After the performance, Skipper takes questions from the audience, remaining in character.

"People always ask him how he died, but he can't answer that in character. If he was dead, then he wouldn't be on stage talking to us," Oman said. Skipper turned away and "broke the spell" in order to answer the death question as David Skipper.

Poe's death remains a mystery, but it is assumed by many he died of alcoholism or drug addiction on the streets of Baltimore.
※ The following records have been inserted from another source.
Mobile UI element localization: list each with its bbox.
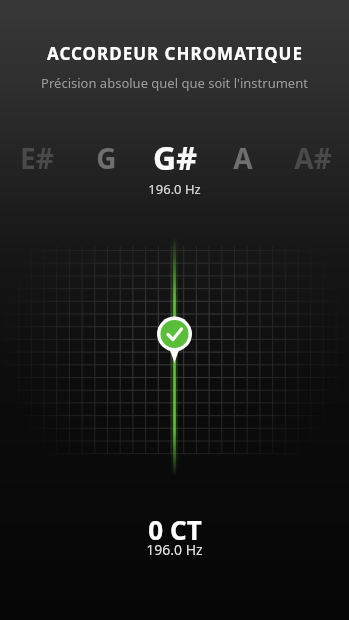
staticText: E# [20,139,54,177]
button[interactable]: G [66,135,146,181]
staticText: 0 CT [148,512,202,547]
staticText: ACCORDEUR CHROMATIQUE [47,42,303,65]
staticText: 196.0 Hz [146,540,203,559]
button[interactable]: G# [135,135,215,181]
staticText: Précision absolue quel que soit l'instru… [41,74,308,92]
staticText: G# [153,136,197,180]
button[interactable]: E# [0,135,77,181]
staticText: 196.0 Hz [148,180,201,198]
staticText: A [233,139,253,177]
staticText: A# [294,139,332,177]
staticText: G [96,139,117,177]
button[interactable]: A [203,135,283,181]
button[interactable]: A# [273,135,349,181]
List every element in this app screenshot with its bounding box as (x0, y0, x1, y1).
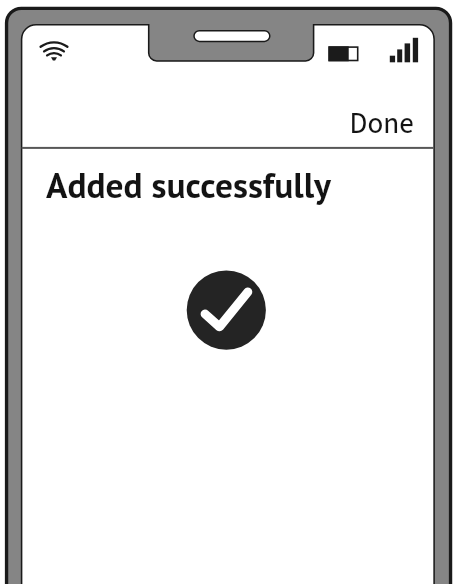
button[interactable]: Done (340, 103, 424, 145)
button[interactable]: Added successfully (187, 271, 266, 350)
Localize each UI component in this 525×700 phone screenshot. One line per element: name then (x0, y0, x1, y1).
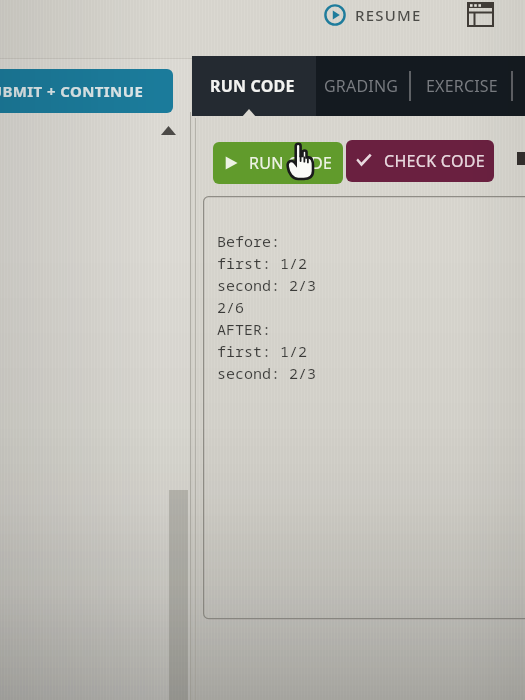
button[interactable]: SUBMIT + CONTINUE (0, 69, 173, 113)
staticText: Before: first: 1/2 second: 2/3 2/6 AFTER… (217, 231, 317, 383)
staticText: EXERCISE (426, 75, 498, 97)
staticText: CHECK CODE (384, 150, 485, 172)
button[interactable]: RUN CODE (213, 142, 343, 184)
button[interactable]: RESUME (324, 4, 422, 26)
staticText: RUN CODE (210, 75, 295, 97)
staticText: RESUME (355, 5, 422, 25)
staticText: SUBMIT + CONTINUE (0, 81, 144, 101)
button[interactable]: Panel layout (462, 0, 498, 32)
staticText: GRADING (324, 75, 399, 97)
button[interactable]: EXERCISE (422, 56, 502, 116)
button[interactable]: CHECK CODE (346, 140, 494, 182)
button[interactable]: GRADING (322, 56, 400, 116)
staticText: RUN CODE (249, 152, 333, 174)
button[interactable]: RUN CODE (206, 56, 298, 116)
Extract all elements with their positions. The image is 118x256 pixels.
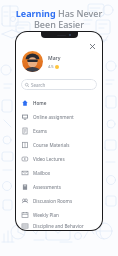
staticText: Discipline and Behavior	[33, 223, 84, 229]
staticText: Learning Has Never Been Easier	[8, 7, 110, 30]
button[interactable]: Discipline and Behavior	[16, 222, 102, 230]
staticText: Exams	[33, 128, 48, 134]
staticText: Search	[31, 82, 46, 88]
staticText: Mailbox	[33, 170, 51, 176]
staticText: Home	[33, 100, 47, 106]
staticText: Weekly Plan	[33, 212, 59, 218]
staticText: 4.5	[48, 64, 54, 69]
staticText: Mary	[48, 55, 61, 62]
button[interactable]: Mailbox	[16, 166, 102, 180]
button[interactable]: Exams	[16, 124, 102, 138]
button[interactable]: Home	[16, 96, 102, 110]
button[interactable]: Online assignment	[16, 110, 102, 124]
button[interactable]: Assessments	[16, 180, 102, 194]
button[interactable]: Course Materials	[16, 138, 102, 152]
button[interactable]: Discussion Rooms	[16, 194, 102, 208]
staticText: Online assignment	[33, 114, 74, 120]
button[interactable]: Video Lectures	[16, 152, 102, 166]
button[interactable]: Close	[88, 42, 97, 51]
button[interactable]: Weekly Plan	[16, 208, 102, 222]
staticText: Course Materials	[33, 142, 70, 148]
staticText: Assessments	[33, 184, 61, 190]
button[interactable]: Search	[21, 79, 97, 90]
button[interactable]: Mary	[22, 51, 96, 72]
staticText: Video Lectures	[33, 156, 65, 162]
staticText: Discussion Rooms	[33, 198, 73, 204]
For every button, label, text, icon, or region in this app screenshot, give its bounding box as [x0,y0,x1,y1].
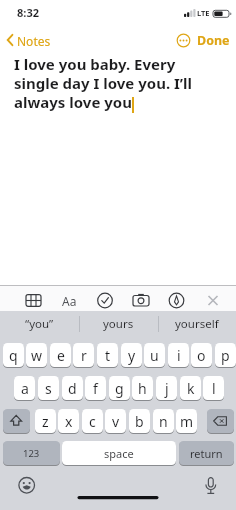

"(Skipper) put a lot of rumors to rest," Oman said. When an audience member asked him if he/Poe was a drug addict, he answered that he had only taken drugs once when he tried to commit suicide. He also said Poe did not die a drunk; he theorized instead that the poet died of syphilitic rabies.

"I guess it was not unusual at that time," Oman said. "And Poe took in a lot of stray cats. He could have gotten it from the cats."

About 50 people attended the performance at the Depot.

The Poe performance and other events were all part of the second annual Steamboat Reads campaign.

"As soon as this ends, we will have to think about what Steamboat wants to read next year," Oman said.

Other poetry related events:

n SSHS students studied poets in their modern literature classes and wrote poems in the style of that poet. The student poets shared their poems in a coffeehouse style open mic night.

n Students at Strawberry Park Elementary School wrote "shape poems" with words written in the shape of their poem topic.

n Strawberry Park Elementary students completed "Pass the Poetry" magnetic poetry kits in each classroom.

n Steamboat elementary students wrote poems for the national "Love that Pet" contest held by HarperCollins Publishing House in conjunction with the children's book, "Love that dog," by Sharon Creech. The winner of the contest gets $500 for his or her classroom.

n Soda Creek and Strawberry Park elementary schools exchanged poems.